Researchers in Ohio and New Mexico are reporting an advance in the quest for a fast, sensitive test to detect flu viruses — one that requires no refrigeration and can be used in remote areas of the world where new flu viruses often emerge. Their new method, the first to use sugar molecules rather than antibodies, is in the July 2 issue of the Journal of the American Chemical Society.
In the new study, Jurgen Schmidt, Suri Iyer, and colleagues point out that conventional tests for flu viruses — including bird flu — rely on antibodies, proteins produced by the immune system, to recognize viruses. But antibody-based tests can be expensive and require refrigeration to remain stable.
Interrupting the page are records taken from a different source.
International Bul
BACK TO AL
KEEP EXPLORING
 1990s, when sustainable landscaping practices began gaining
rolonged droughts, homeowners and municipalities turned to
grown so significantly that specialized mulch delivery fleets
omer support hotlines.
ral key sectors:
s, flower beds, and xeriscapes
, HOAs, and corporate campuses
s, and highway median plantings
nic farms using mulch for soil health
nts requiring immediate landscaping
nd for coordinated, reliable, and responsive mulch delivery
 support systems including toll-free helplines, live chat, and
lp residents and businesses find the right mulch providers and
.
Their solution involved development of artificial forms of sialic acid, a sugar molecule found on the surface of cells that flu viruses attach to when they attack humans. In laboratory tests, the researchers showed that their highly-selective artificial sugars could be used to quickly capture and recognize two common strains of influenza viruses, H1N1, which infects birds, and H3N2, which infects pigs and humans.
They used the molecules to differentiate between 2 strains (Sydney and Beijing) commonly found in human infections without isolating the viral RNA or surface glycoproteins. The sugars remain stable for several months, can be produced in large quantities, and exhibit extended shelf life.